━━ Data for this exercise ━━

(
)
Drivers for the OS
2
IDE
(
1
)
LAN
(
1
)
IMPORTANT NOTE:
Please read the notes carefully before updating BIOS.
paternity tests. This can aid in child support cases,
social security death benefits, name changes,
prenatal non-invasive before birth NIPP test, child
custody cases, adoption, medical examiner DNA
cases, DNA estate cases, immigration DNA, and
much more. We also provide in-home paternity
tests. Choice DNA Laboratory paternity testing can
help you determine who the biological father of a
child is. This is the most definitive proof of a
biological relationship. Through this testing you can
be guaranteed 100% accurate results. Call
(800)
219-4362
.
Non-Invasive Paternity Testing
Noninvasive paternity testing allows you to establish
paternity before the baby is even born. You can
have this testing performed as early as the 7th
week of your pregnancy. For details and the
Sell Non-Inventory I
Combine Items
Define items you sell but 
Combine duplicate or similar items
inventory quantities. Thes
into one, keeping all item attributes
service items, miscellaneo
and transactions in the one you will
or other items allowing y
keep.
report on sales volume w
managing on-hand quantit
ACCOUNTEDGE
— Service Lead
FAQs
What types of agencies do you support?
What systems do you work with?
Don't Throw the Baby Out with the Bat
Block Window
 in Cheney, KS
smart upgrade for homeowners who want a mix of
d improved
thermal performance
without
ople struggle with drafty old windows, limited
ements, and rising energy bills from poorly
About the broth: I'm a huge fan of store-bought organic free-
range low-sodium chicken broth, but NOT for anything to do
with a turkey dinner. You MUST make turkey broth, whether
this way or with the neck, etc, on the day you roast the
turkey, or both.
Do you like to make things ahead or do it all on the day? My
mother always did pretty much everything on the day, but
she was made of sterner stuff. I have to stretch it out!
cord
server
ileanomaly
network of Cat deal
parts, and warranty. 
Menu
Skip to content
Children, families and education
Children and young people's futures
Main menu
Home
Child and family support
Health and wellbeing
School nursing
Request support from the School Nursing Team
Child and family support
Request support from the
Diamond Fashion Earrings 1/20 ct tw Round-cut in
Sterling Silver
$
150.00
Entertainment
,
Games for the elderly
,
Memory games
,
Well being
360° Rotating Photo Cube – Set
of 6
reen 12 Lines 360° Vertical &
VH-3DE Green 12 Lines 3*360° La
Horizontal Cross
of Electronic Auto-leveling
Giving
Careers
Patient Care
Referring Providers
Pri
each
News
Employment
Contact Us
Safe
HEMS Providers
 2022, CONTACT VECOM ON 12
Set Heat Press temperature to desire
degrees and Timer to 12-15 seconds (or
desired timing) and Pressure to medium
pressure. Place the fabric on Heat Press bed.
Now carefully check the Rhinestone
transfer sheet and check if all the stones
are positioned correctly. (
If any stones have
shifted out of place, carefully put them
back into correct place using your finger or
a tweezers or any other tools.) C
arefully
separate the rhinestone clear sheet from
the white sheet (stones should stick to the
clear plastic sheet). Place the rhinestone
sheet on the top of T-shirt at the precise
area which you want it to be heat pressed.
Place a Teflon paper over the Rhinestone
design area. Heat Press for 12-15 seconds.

━━━

• [What you are asked to do]: The records above are to be set down again exactly as written.

• [Answer to this exercise]:
(
)
Drivers for the OS
2
IDE
(
1
)
LAN
(
1
)
IMPORTANT NOTE:
Please read the notes carefully before updating BIOS.
paternity tests. This can aid in child support cases,
social security death benefits, name changes,
prenatal non-invasive before birth NIPP test, child
custody cases, adoption, medical examiner DNA
cases, DNA estate cases, immigration DNA, and
much more. We also provide in-home paternity
tests. Choice DNA Laboratory paternity testing can
help you determine who the biological father of a
child is. This is the most definitive proof of a
biological relationship. Through this testing you can
be guaranteed 100% accurate results. Call
(800)
219-4362
.
Non-Invasive Paternity Testing
Noninvasive paternity testing allows you to establish
paternity before the baby is even born. You can
have this testing performed as early as the 7th
week of your pregnancy. For details and the
Sell Non-Inventory I
Combine Items
Define items you sell but 
Combine duplicate or similar items
inventory quantities. Thes
into one, keeping all item attributes
service items, miscellaneo
and transactions in the one you will
or other items allowing y
keep.
report on sales volume w
managing on-hand quantit
ACCOUNTEDGE
— Service Lead
FAQs
What types of agencies do you support?
What systems do you work with?
Don't Throw the Baby Out with the Bat
Block Window
 in Cheney, KS
smart upgrade for homeowners who want a mix of
d improved
thermal performance
without
ople struggle with drafty old windows, limited
ements, and rising energy bills from poorly
About the broth: I'm a huge fan of store-bought organic free-
range low-sodium chicken broth, but NOT for anything to do
with a turkey dinner. You MUST make turkey broth, whether
this way or with the neck, etc, on the day you roast the
turkey, or both.
Do you like to make things ahead or do it all on the day? My
mother always did pretty much everything on the day, but
she was made of sterner stuff. I have to stretch it out!
cord
server
ileanomaly
network of Cat deal
parts, and warranty. 
Menu
Skip to content
Children, families and education
Children and young people's futures
Main menu
Home
Child and family support
Health and wellbeing
School nursing
Request support from the School Nursing Team
Child and family support
Request support from the
Diamond Fashion Earrings 1/20 ct tw Round-cut in
Sterling Silver
$
150.00
Entertainment
,
Games for the elderly
,
Memory games
,
Well being
360° Rotating Photo Cube – Set
of 6
reen 12 Lines 360° Vertical &
VH-3DE Green 12 Lines 3*360° La
Horizontal Cross
of Electronic Auto-leveling
Giving
Careers
Patient Care
Referring Providers
Pri
each
News
Employment
Contact Us
Safe
HEMS Providers
 2022, CONTACT VECOM ON 12
Set Heat Press temperature to desire
degrees and Timer to 12-15 seconds (or
desired timing) and Pressure to medium
pressure. Place the fabric on Heat Press bed.
Now carefully check the Rhinestone
transfer sheet and check if all the stones
are positioned correctly. (
If any stones have
shifted out of place, carefully put them
back into correct place using your finger or
a tweezers or any other tools.) C
arefully
separate the rhinestone clear sheet from
the white sheet (stones should stick to the
clear plastic sheet). Place the rhinestone
sheet on the top of T-shirt at the precise
area which you want it to be heat pressed.
Place a Teflon paper over the Rhinestone
design area. Heat Press for 12-15 seconds.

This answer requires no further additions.